(Page-level text extractions)
※ ※ ※

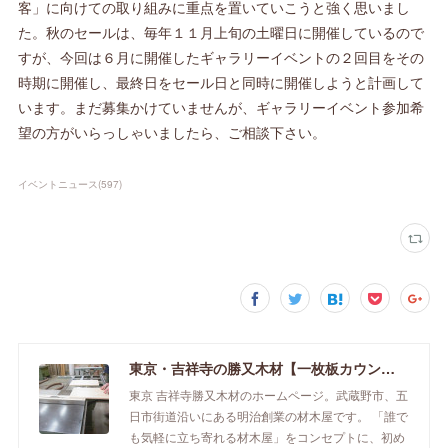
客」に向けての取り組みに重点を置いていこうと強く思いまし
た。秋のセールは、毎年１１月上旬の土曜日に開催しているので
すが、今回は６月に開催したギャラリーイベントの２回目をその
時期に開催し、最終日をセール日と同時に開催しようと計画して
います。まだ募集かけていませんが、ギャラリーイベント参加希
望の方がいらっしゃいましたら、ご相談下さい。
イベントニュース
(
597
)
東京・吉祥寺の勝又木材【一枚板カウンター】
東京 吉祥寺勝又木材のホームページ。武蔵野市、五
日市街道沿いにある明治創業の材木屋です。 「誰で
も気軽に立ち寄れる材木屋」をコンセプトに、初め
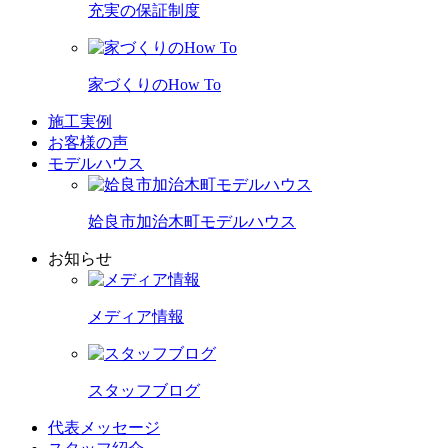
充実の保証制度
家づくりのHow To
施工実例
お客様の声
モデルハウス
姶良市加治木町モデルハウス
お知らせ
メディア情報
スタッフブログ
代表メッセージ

※ ※ ※

#### Task goal:
Copy out every entry above exactly. Leave the pictures out.

#### Response below:
客」に向けての取り組みに重点を置いていこうと強く思いまし
た。秋のセールは、毎年１１月上旬の土曜日に開催しているので
すが、今回は６月に開催したギャラリーイベントの２回目をその
時期に開催し、最終日をセール日と同時に開催しようと計画して
います。まだ募集かけていませんが、ギャラリーイベント参加希
望の方がいらっしゃいましたら、ご相談下さい。
イベントニュース
(
597
)
東京・吉祥寺の勝又木材【一枚板カウンター】
東京 吉祥寺勝又木材のホームページ。武蔵野市、五
日市街道沿いにある明治創業の材木屋です。 「誰で
も気軽に立ち寄れる材木屋」をコンセプトに、初め
充実の保証制度
家づくりのHow To
施工実例
お客様の声
モデルハウス
姶良市加治木町モデルハウス
お知らせ
メディア情報
スタッフブログ
代表メッセージ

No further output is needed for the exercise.